By Arno Arr Michaelis IV / extranewsfeed.com
Feb 2, 2017
4
Former White Supremacist: Why Punching Nazis in the Face Is a Bad Idea

I see all sorts of well-meaning and otherwise intelligent and thoughtful people applauding neo-Nazi Richard Spencer being punched in the face. Here’s why this is not something to celebrate:

Punching this fool validates all of his victimhood narrative. It helps him recruit, and it strengthens the resolve of existing members. It is a gift to them. The ideology of the “alt-right”, like all violent extremist ideologies, is rooted in delusions of grandeur and delusions of persecution. Said delusions cannot exist in a vacuum. They absolutely depend on outside events to seem valid for the person experiencing them. Typically, events which aren’t actually threatening are spun to seem so, i.e. the Black Lives Matter movement. But when mouthpieces for white supremacist ideology are physically assaulted on camera, it becomes a powerful validation of their victimhood complex: in their minds, plain evidence that white people are indeed under attack, and motivation to spread a call to violent response with renewed zeal. This “punch felt round the world” was a great boost to the “alt-right” cause. If you aid and comfort neo-Nazis, which is exactly what punching them in the face does, you are no better than they are. Real life isn’t a fucking Quentin Tarantino movie.

When I was a neo-Nazi skinhead over 2 decades ago, I got beat up as often as I beat anyone else up. It never made me any less violent. In fact, we used to pile into vans and drive from Milwaukee to Chicago for the thrill of brawling fellow devotees of romantic violence like the guy throwing the punch in this video. We lived for violent opposition. We thrived on it. Violence of any sort, no matter how it may be rationalized, is the bread of hatred. We put mustard on that shit and gleefully gobbled it up and clamored for more.

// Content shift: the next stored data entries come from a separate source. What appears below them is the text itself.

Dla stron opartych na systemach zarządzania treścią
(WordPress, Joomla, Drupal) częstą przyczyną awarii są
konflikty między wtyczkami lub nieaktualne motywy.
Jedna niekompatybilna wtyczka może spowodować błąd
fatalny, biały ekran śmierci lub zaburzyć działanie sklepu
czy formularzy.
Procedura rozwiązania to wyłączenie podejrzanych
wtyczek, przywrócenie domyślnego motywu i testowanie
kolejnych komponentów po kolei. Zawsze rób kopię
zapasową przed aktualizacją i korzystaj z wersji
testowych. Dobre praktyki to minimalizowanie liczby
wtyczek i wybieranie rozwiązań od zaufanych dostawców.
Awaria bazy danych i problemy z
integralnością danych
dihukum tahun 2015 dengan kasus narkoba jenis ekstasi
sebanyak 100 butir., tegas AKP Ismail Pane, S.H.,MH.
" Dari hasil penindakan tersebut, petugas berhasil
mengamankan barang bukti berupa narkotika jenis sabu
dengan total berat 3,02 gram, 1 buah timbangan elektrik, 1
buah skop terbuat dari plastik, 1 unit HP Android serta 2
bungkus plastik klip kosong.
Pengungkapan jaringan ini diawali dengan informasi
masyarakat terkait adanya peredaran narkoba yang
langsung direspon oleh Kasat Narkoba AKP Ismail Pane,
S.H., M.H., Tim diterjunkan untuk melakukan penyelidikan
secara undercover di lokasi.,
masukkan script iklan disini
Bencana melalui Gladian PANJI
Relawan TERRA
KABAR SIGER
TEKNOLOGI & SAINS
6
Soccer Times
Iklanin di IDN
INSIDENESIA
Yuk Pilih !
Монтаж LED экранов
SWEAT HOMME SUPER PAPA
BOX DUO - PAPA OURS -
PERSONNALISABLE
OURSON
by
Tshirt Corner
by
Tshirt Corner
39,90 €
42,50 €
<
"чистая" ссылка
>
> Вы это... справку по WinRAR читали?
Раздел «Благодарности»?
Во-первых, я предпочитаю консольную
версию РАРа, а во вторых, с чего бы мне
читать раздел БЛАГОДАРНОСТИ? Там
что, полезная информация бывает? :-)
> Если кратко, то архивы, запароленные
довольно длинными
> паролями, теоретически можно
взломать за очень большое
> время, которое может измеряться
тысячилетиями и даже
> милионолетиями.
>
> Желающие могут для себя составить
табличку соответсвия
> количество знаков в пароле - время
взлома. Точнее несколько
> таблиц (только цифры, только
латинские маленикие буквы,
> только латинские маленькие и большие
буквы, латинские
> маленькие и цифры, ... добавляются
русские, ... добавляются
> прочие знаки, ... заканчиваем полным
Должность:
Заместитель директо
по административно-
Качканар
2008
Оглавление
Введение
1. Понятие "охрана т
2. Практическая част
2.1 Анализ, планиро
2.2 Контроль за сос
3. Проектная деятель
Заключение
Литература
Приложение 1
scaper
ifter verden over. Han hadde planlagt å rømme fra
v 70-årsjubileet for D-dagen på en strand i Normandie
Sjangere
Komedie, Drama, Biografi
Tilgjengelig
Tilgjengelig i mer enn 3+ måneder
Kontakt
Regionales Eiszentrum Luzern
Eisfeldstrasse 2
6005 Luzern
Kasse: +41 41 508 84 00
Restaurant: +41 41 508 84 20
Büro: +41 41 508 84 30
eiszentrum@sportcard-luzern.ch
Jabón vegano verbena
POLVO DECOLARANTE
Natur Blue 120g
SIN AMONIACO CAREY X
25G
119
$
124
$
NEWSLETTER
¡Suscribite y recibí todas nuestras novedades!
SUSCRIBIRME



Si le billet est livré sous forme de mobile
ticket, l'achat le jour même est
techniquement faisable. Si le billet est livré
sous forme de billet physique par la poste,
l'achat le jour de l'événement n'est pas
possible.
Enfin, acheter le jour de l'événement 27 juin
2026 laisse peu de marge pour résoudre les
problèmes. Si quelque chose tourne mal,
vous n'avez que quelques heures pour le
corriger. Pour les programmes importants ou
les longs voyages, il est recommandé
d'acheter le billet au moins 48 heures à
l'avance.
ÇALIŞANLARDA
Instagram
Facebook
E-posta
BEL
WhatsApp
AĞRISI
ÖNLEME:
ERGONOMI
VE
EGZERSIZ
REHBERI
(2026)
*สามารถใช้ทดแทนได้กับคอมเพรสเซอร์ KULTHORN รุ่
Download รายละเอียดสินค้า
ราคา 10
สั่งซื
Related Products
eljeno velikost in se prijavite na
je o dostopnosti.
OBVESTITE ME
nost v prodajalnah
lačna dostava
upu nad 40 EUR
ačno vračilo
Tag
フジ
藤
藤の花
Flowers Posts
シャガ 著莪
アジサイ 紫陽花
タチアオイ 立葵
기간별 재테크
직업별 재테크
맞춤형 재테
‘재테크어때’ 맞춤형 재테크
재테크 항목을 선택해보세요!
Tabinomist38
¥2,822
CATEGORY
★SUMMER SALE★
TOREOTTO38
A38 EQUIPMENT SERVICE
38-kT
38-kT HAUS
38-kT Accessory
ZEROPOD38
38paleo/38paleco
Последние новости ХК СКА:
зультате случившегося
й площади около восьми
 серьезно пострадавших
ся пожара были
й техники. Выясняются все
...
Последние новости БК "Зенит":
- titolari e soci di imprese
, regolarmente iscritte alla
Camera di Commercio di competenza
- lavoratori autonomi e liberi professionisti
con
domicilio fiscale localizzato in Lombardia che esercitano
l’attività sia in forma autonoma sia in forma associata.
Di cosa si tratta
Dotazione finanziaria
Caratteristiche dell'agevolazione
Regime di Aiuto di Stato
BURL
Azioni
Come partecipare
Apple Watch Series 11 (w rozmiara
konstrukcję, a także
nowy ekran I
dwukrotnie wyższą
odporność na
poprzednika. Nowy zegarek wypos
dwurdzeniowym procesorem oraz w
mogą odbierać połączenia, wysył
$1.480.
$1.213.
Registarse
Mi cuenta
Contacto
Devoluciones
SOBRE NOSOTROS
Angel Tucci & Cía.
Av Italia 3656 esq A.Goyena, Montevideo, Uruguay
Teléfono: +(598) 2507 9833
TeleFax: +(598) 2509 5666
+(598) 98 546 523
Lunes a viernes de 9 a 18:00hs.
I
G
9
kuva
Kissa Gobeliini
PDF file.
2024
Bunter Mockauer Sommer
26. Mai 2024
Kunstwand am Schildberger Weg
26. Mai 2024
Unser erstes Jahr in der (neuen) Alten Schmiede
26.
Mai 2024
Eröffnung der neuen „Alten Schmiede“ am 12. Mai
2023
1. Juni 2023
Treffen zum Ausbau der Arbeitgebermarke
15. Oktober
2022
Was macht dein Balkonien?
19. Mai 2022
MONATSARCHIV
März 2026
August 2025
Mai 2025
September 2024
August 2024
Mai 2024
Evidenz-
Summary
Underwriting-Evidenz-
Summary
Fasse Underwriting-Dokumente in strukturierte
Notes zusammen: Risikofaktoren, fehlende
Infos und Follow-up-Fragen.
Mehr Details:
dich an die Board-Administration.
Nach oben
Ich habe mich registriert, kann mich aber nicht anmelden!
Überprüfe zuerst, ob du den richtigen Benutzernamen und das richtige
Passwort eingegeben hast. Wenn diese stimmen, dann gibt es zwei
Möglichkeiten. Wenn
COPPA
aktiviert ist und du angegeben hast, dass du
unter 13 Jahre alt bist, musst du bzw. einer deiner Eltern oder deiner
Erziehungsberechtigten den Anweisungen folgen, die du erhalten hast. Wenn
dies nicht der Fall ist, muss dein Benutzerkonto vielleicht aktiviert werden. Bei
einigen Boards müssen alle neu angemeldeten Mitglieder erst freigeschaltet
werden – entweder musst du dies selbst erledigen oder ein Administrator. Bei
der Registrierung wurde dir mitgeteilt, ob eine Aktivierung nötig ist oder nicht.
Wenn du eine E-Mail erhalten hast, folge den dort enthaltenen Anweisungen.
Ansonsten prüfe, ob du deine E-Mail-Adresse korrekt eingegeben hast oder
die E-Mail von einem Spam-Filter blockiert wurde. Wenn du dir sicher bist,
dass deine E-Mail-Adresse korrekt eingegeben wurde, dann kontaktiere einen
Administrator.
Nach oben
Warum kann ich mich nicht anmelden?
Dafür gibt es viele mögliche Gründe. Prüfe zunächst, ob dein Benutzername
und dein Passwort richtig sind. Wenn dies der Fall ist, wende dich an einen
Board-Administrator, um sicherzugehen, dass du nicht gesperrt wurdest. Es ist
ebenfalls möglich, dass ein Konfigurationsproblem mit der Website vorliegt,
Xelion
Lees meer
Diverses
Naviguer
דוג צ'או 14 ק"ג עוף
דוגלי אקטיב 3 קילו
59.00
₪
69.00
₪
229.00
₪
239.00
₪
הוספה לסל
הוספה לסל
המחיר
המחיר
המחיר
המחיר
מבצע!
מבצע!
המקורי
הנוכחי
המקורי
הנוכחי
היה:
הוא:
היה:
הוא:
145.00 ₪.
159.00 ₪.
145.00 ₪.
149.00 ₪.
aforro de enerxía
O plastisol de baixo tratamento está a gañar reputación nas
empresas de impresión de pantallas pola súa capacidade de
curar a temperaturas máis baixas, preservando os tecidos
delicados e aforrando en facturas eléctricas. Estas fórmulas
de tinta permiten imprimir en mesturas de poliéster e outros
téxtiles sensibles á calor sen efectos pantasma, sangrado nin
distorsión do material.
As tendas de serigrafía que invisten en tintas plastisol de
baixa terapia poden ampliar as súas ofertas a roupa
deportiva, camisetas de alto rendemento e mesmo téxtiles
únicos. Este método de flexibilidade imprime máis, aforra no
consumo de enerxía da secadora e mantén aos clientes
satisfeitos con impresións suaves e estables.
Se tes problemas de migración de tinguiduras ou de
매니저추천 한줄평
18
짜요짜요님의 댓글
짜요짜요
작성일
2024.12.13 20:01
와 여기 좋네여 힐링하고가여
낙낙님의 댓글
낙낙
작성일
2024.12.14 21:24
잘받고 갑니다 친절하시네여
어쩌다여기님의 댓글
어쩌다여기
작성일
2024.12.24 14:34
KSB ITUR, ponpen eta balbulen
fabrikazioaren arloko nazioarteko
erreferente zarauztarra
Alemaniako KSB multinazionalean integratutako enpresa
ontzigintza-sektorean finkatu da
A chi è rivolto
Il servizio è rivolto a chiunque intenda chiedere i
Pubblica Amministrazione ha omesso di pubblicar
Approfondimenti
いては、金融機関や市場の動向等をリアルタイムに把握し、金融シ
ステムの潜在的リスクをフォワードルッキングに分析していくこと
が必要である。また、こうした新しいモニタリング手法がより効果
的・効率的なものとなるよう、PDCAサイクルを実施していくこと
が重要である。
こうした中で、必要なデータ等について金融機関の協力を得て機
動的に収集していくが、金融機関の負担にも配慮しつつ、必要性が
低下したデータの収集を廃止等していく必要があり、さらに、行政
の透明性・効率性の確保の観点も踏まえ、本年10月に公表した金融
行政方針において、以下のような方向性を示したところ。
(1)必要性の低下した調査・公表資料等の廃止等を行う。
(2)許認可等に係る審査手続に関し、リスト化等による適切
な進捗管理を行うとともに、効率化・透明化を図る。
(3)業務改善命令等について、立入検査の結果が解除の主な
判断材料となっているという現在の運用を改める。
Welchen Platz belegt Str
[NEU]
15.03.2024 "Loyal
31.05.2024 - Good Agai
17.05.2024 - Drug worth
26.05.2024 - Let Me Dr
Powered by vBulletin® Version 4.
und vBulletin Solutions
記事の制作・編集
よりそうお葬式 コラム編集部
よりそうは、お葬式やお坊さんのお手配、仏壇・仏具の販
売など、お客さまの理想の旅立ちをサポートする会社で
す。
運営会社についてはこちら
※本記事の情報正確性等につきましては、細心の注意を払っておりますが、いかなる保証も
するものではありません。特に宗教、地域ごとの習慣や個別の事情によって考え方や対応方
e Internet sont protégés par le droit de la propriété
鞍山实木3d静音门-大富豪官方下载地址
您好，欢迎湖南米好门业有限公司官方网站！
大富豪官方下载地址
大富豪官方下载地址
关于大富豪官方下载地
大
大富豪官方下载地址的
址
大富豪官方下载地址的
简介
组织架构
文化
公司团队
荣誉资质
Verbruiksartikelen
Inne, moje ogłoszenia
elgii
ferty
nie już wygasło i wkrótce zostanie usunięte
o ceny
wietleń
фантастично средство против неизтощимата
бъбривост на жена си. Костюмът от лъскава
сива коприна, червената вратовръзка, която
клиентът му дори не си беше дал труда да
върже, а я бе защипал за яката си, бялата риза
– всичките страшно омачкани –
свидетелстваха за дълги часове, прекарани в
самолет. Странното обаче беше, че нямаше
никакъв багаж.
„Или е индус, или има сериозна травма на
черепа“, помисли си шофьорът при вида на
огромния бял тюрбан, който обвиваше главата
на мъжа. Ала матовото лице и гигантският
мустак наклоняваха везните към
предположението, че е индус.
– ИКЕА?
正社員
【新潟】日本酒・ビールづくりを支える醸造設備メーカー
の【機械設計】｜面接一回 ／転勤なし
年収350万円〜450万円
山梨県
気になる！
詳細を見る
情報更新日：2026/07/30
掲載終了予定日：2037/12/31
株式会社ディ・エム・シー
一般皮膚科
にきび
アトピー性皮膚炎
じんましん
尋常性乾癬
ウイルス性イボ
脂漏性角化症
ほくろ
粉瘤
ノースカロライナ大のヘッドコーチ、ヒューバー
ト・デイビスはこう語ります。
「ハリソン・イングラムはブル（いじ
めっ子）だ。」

Back in the 1930s, there were gangs of communists who routinely brawled the Nazi brownshirts in the streets of Germany. Their contemporaries would have us believe that if there were more communists who brawled harder than they did back then, that the Holocaust wouldn’t have happened. As a former neo-Nazi, I can attest to how important it is to have violent opposition in order to maintain the hatred necessary to hurt people. The communist gangs helped Hitler’s National Socialist party come to power not only by galvanizing their own members, but more importantly by serving as a crucial ingredient in the overall atmosphere of fear and loathing that led the German general public to look to the Nazi party for order. After World War II, the cycle of violence continued as the communist regimes of China and the USSR murdered exponentially more people than the Nazis did. Looking back at the 20th Century, we have decades of history to teach us that the poisonous idea of violence bringing about a better day is not only false, but deadly on a genocidal scale. We need a new approach today.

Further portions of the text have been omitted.